R.O.T.K.Ä.P.C.H.E.N.

POLITJUSTIZ IN GRAZ.

Politischer Prozeß endet mit Schuldspruch! Bedingte Haftstrafe wegen Verleumdung für "Checkpoint Graz"-Aktivisten


Mit einem Schuldspruch und einer Verurteilung wegen "Verleumdung im schweren Fall" ging heute, 3. Mai, eine Verhandlung am Grazer Landesgericht für Strafsachen zu Ende. Ein Aktivist von "Checkpoint Austria" Graz wurde zu drei Monaten bedingter Haft verurteilt.

Er hatte am 5. Dezember während der Kundgebungen gegen den Budgetbeschluß am LKW von "Checkpoint Graz" die Musikanlage bedient. Als Staatspolizisten auf die Ladefläche stürmten, um den Strom abzudrehen, versuchte er, die Anlage zu schützen. Kurz nach einem Wortwechsel mit einem Beamten rief der Aktivist den übrigen DemonstrantInnen zu, dass ihn dieser Polizist soeben mit den Worten "Paß auf, wenn ich dich allein in einer Gasse treffe, dann - Kopfschuß!" bedroht habe (Formulierung laut Gerichtsurteil). Dafür wurde er wegen "Verleumdung" angeklagt.

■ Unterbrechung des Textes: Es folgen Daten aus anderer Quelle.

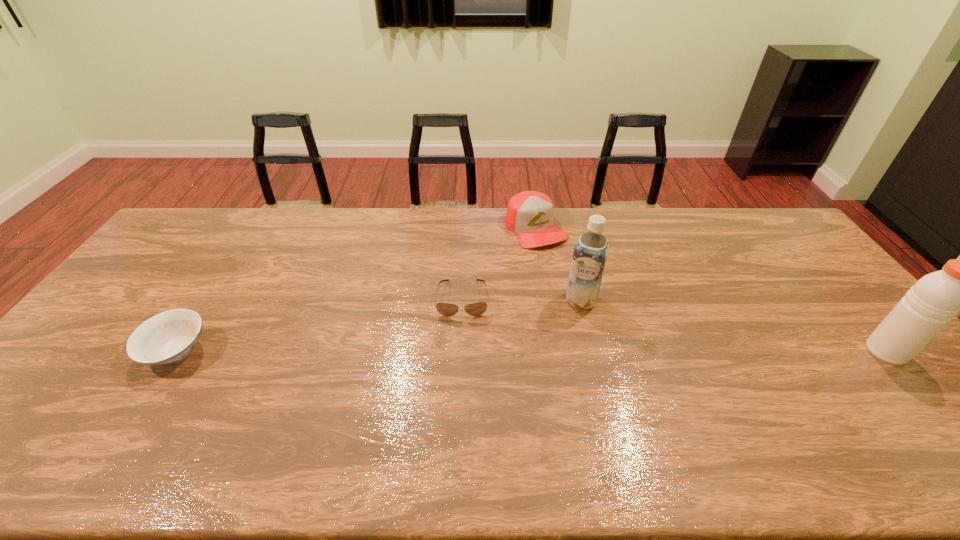 The width and height of the screenshot is (960, 540). Identify the location of vacant region located on the front-facing side of the third tallest object. (579, 284).

The width and height of the screenshot is (960, 540). I want to click on vacant space located on the front-facing side of the third tallest object, so click(x=576, y=280).

Locate an element on the screen. vacant region located on the front-facing side of the third tallest object is located at coordinates (566, 268).

Identify the location of vacant space located on the label of the soya milk. This screenshot has width=960, height=540. (564, 351).

The image size is (960, 540). In order to click on vacant space situated 0.330m on the label of the soya milk in this screenshot , I will do `click(547, 402)`.

At what (x,y) coordinates should I click in order to perform the action: click on vacant space located 0.120m on the label of the soya milk. Please return your answer as a coordinate pair (x, y). Image resolution: width=960 pixels, height=540 pixels. Looking at the image, I should click on (567, 340).

Where is `vacant area located on the front-facing side of the fourth object from right to left`? The image size is (960, 540). vacant area located on the front-facing side of the fourth object from right to left is located at coordinates (462, 346).

Identify the location of free space located on the front-facing side of the fourth object from right to left. (461, 404).

The image size is (960, 540). What are the coordinates of `free location located on the front-facing side of the fourth object from right to left` in the screenshot? It's located at (462, 340).

This screenshot has height=540, width=960. In order to click on object present at the far edge in this screenshot , I will do `click(530, 214)`. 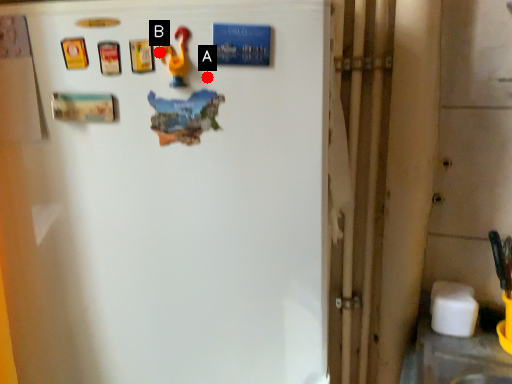 Question: Two points are circled on the image, labeled by A and B beside each circle. Which of the following is the closest to the observer?

Choices:
 (A) A is closer
 (B) B is closer

Answer: (B) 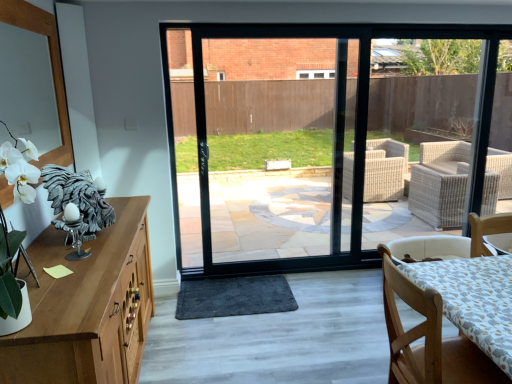 Where is `vacant point above dark gray plush mat at center (from a real-world perspective)`? The height and width of the screenshot is (384, 512). vacant point above dark gray plush mat at center (from a real-world perspective) is located at coordinates (229, 295). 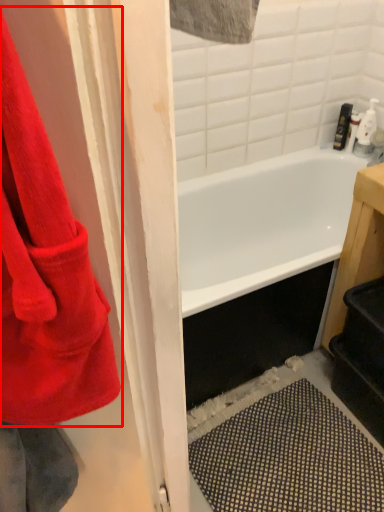 Question: From the image's perspective, what is the correct spatial relationship of towel (annotated by the red box) in relation to toiletry?

Choices:
 (A) below
 (B) above

Answer: (A) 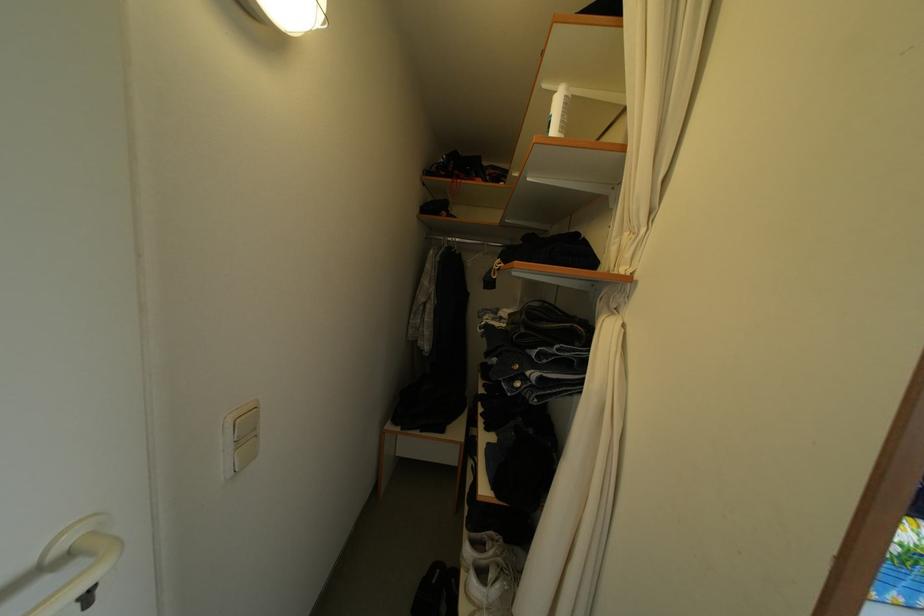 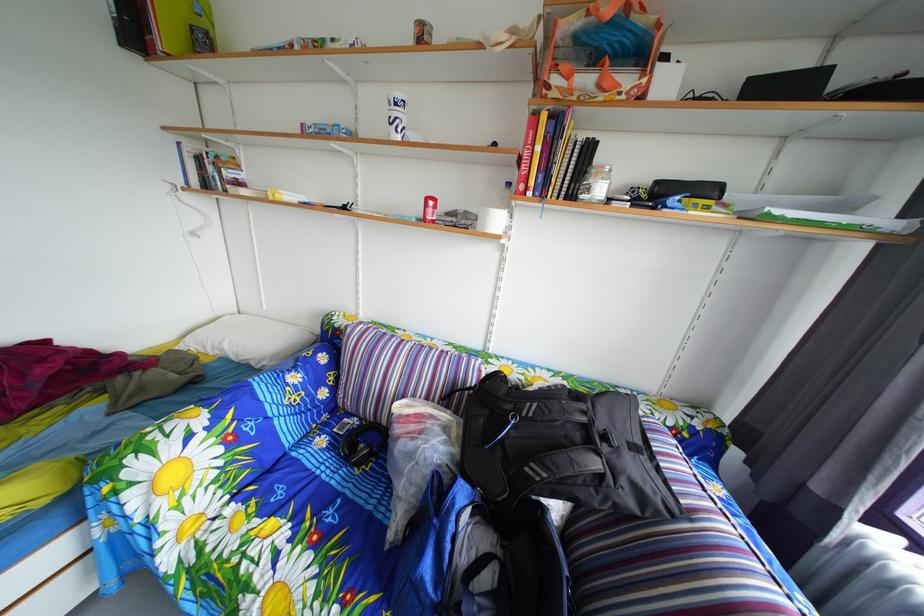 Question: In a continuous first-person perspective shot, in which direction is the camera moving?

Choices:
 (A) Left
 (B) Right
 (C) Forward
 (D) Backward

Answer: (B) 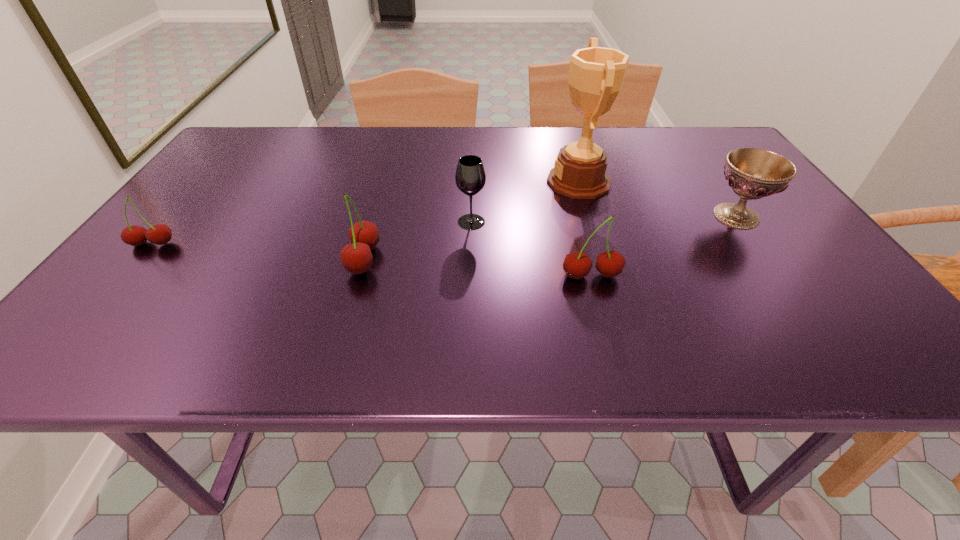 At what (x,y) coordinates should I click in order to perform the action: click on the leftmost object. Please return your answer as a coordinate pair (x, y). The image size is (960, 540). Looking at the image, I should click on (159, 234).

I want to click on the shortest cherry, so click(159, 234).

At what (x,y) coordinates should I click in order to perform the action: click on the second cherry from left to right. Please return your answer as a coordinate pair (x, y). Looking at the image, I should click on (356, 257).

Identify the location of the second tallest cherry. The width and height of the screenshot is (960, 540). (577, 265).

The height and width of the screenshot is (540, 960). Identify the location of chalice. (752, 173).

What are the coordinates of `the fourth object from right to left` in the screenshot? It's located at (470, 177).

Identify the location of award. (x=596, y=74).

Where is `vacant space situated on the surface of the leftmost object`? The image size is (960, 540). vacant space situated on the surface of the leftmost object is located at coordinates (94, 314).

I want to click on vacant space positioned on the surface of the second cherry from left to right, so click(x=181, y=259).

Where is `free point located 0.210m on the surface of the second cherry from left to right`? This screenshot has width=960, height=540. free point located 0.210m on the surface of the second cherry from left to right is located at coordinates (248, 259). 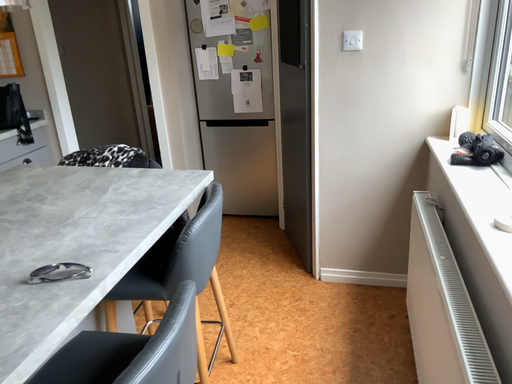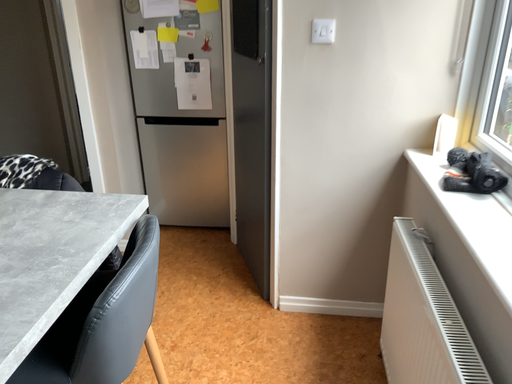 Question: Which way did the camera rotate in the video?

Choices:
 (A) rotated left
 (B) rotated right

Answer: (B) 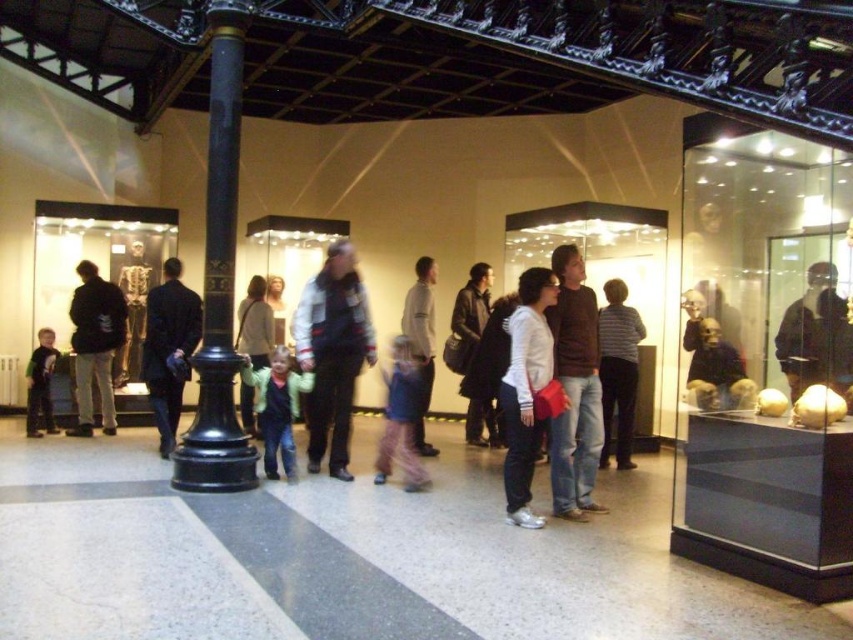 Question: Is striped sweater at center below light gray sweater at center?

Choices:
 (A) yes
 (B) no

Answer: (A)

Question: Does matte brown skull at center right have a larger size compared to gold metallic skeleton at center?

Choices:
 (A) no
 (B) yes

Answer: (B)

Question: Does white fleece jacket at center have a smaller size compared to matte brown jacket at center?

Choices:
 (A) no
 (B) yes

Answer: (A)

Question: Estimate the real-world distances between objects in this image. Which object is farther from the light brown leather jacket at center?

Choices:
 (A) white fleece jacket at center
 (B) shiny silver helmet at upper right
 (C) light green fleece jacket at center

Answer: (B)

Question: Which point appears farthest from the camera in this image?

Choices:
 (A) (405, 420)
 (B) (602, 416)

Answer: (B)

Question: Among these points, which one is farthest from the camera?

Choices:
 (A) (834, 387)
 (B) (399, 365)

Answer: (B) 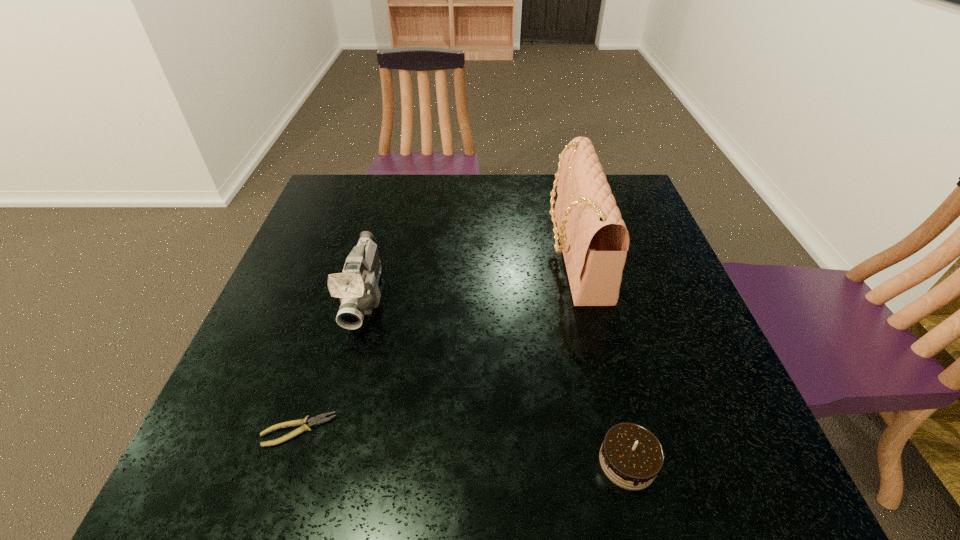 Locate an element on the screen. vacant area that lies between the chocolate cake and the camcorder is located at coordinates (496, 380).

The image size is (960, 540). I want to click on vacant space in between the tallest object and the shortest object, so tap(437, 342).

The width and height of the screenshot is (960, 540). In order to click on empty space that is in between the tallest object and the third tallest object in this screenshot , I will do `click(601, 358)`.

Where is `free spot between the shortest object and the third tallest object`? free spot between the shortest object and the third tallest object is located at coordinates (463, 446).

The width and height of the screenshot is (960, 540). In order to click on free spot between the pliers and the tallest object in this screenshot , I will do `click(437, 342)`.

Identify the location of free space that is in between the second shortest object and the pliers. The height and width of the screenshot is (540, 960). (463, 446).

Locate an element on the screen. The image size is (960, 540). unoccupied position between the camcorder and the tallest object is located at coordinates (470, 275).

Locate an element on the screen. blank region between the pliers and the second tallest object is located at coordinates (332, 363).

At what (x,y) coordinates should I click in order to perform the action: click on vacant space that's between the tallest object and the second tallest object. Please return your answer as a coordinate pair (x, y). Looking at the image, I should click on (470, 275).

Image resolution: width=960 pixels, height=540 pixels. I want to click on empty location between the camcorder and the pliers, so click(x=332, y=363). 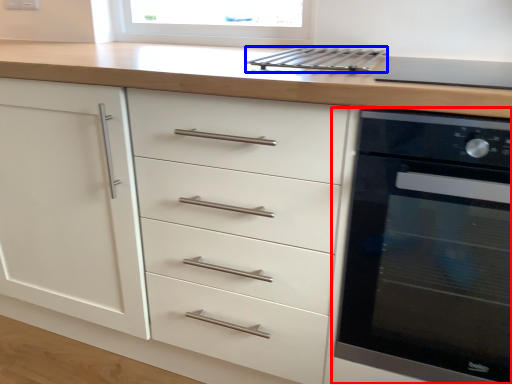 Question: Which of the following is the farthest to the observer, home appliance (highlighted by a red box) or kitchen appliance (highlighted by a blue box)?

Choices:
 (A) home appliance
 (B) kitchen appliance

Answer: (B) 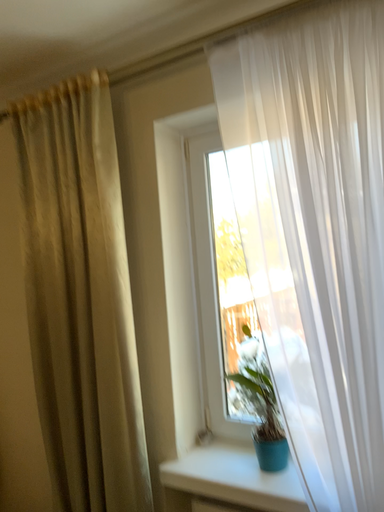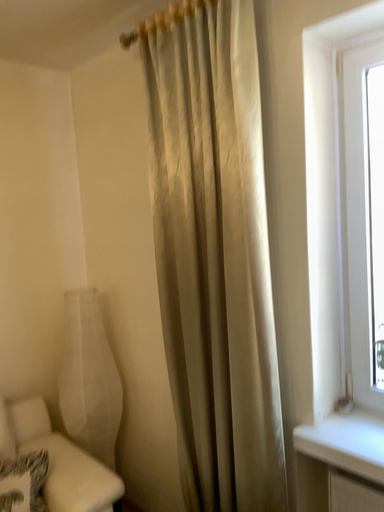 Question: How did the camera likely rotate when shooting the video?

Choices:
 (A) rotated upward
 (B) rotated downward

Answer: (B) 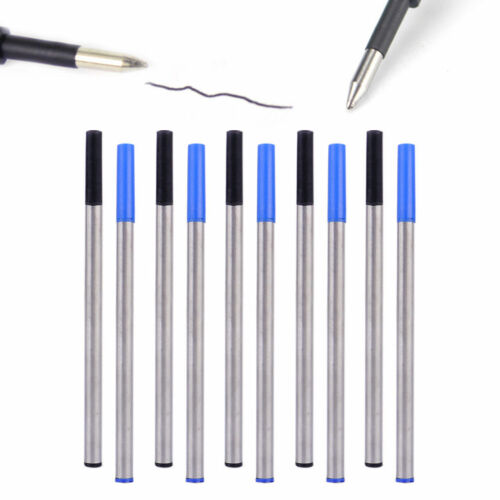 Locate an element on the screen. pens with blue lids is located at coordinates (126, 185), (197, 189), (269, 191), (336, 196), (404, 201). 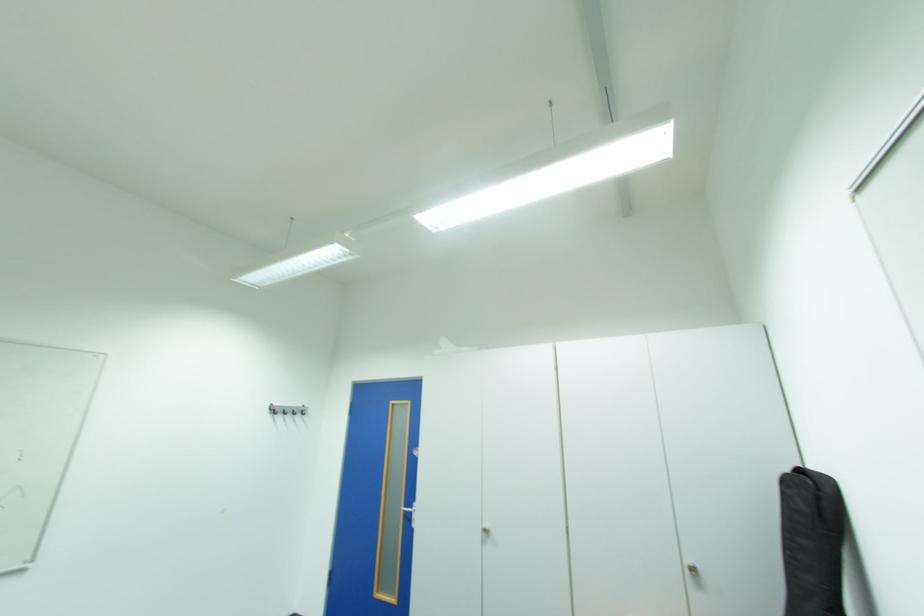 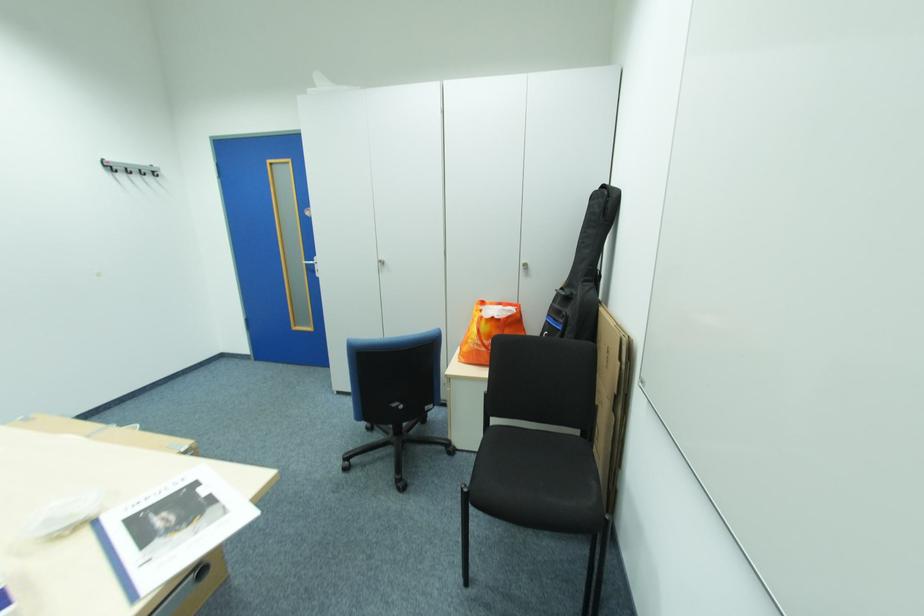 Locate, in the second image, the point that corresponds to (280,411) in the first image.

(114, 171) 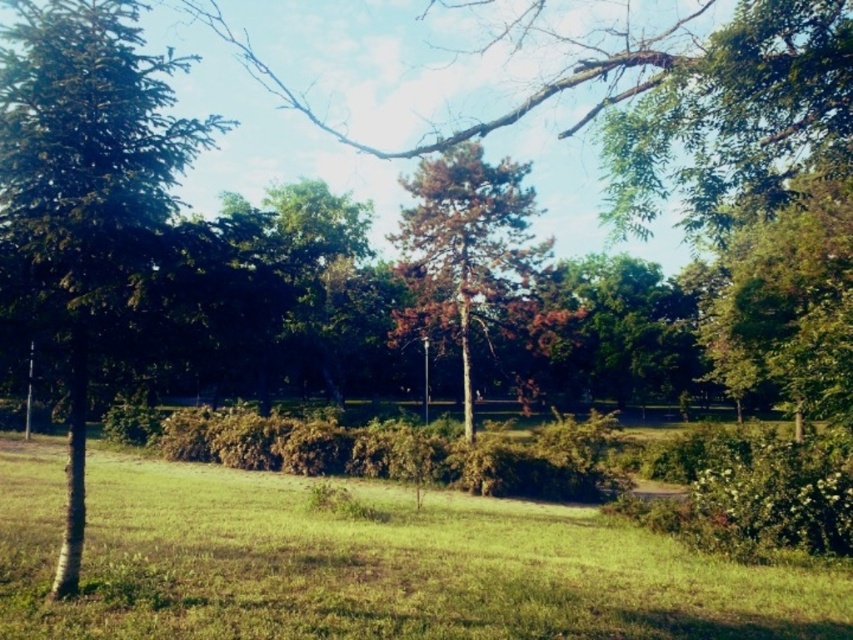 Between green grassy at lower left and green leafy tree at left, which one is positioned higher?

green leafy tree at left

Is green grassy at lower left closer to camera compared to green leafy tree at left?

No, green grassy at lower left is behind green leafy tree at left.

Image resolution: width=853 pixels, height=640 pixels. I want to click on green grassy at lower left, so [x=367, y=563].

Is point (144, 236) more distant than point (477, 209)?

No.

At what (x,y) coordinates should I click in order to perform the action: click on green leafy tree at left. Please return your answer as a coordinate pair (x, y). The width and height of the screenshot is (853, 640). Looking at the image, I should click on (86, 184).

Is green grassy at lower left below brown textured tree at center?

Correct, green grassy at lower left is located below brown textured tree at center.

In the scene shown: Is green grassy at lower left to the right of brown textured tree at center from the viewer's perspective?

Der Prozeß am Landesgericht war eine einzige Farce: Das Urteil stand schon von vornherein fest. Der Urteilsspruch war schon fertig getippt. Obwohl der Staatspolizist sich in zahlreiche Widersprüche verwickelte (aus denen ihm der Richter teilweise freundlicherweise heraushalf) und sogar Aussagen, die er bereits als Zeuge vor dem U-Richter getätigt hatte korrigieren mußte, stand für das Gericht fest, dass seine Aussage in jedem Fall glaubwürdig war. Außerdem, so die Argumentation des Richters, würde ein Staatspolizist gerade zu einem polizeibekannten Aktivisten so etwas doch nie sagen, der sich im übrigen erdreistet hatte, zu einem Thema zu demonstrieren, das ihn - so der Staatsanwalt - gar nichts anginge (weil er als Nicht-Student gegen Studiengebühren aufgetreten war). Aber das gehe in einer Demokratie gerade noch durch. Überhaupt beschäftigte sich der Staatsanwalt wesentlich mehr mit den Umständen der Kundgebungen, also dass z.t. trotz Untersagung versucht wurde, sie durchzuführen, als mit dem eigentlichen Anklagepunkt.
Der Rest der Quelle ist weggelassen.